HolesWarm Malware Goes After Windows and Linux, Mines Monero
The HolesWarm Malware infiltrates Windows and Linux systems in order to harvest their hardware resources for cryptocurrency mining. Such attacks are often difficult to spot because the cryptocurrency miners take extra measures to conceal their behavior. For example, some of them tend to pause the mining task when the user opens the Task Manager or another process-monitoring software. This way, the high CPU usage will go unnoticed. The HolesWarm Malware, in particular, leverages over 20 vulnerabilities in outdated Linux and Windows components. So far, the HolesWarm malware has taken over at least a 1,000 cloud-based systems.
HolesWarm Malware Exploits Web-connected Services
The components that HolesWarm Malware is able to exploit include Jenkins, Shiro, Spring Boot, Apache Tomcat, Weblogic, and others. To stay safe from such attacks, network administrators should make sure that all Web-connected software has received the latest updates and patches.
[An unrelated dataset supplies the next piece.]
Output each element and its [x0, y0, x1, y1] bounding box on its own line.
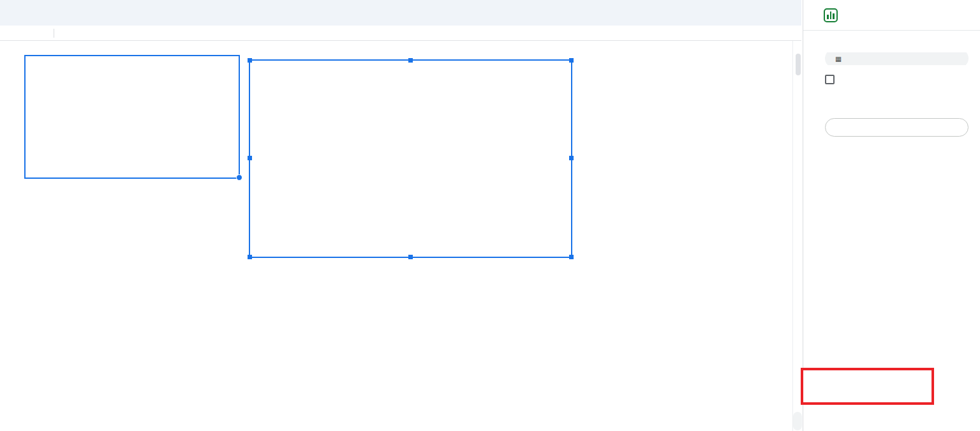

If the miner runs successfully, it will use the CPU power of the system to mine for Monero. All cryptocurrency that the system generates is sent to the wallet of the attackers.
However, analysts who examined the HolesWarm Malware report that it might pack more features under the hood. Although the cryptocurrency mining module appears to be the primary part of the attack, this implant has other capabilities. It might enable the remote operator to take control over the compromised system, execute commands, and even obtain login credentials.
While the HolesWarm Malware is not that popular yet, its operators appear to be serious about their campaign. The implant and attack receive regular updates to exploit different infection vectors. Stay safe by applying the latest security patches, and activate a reputable anti-malware software suite.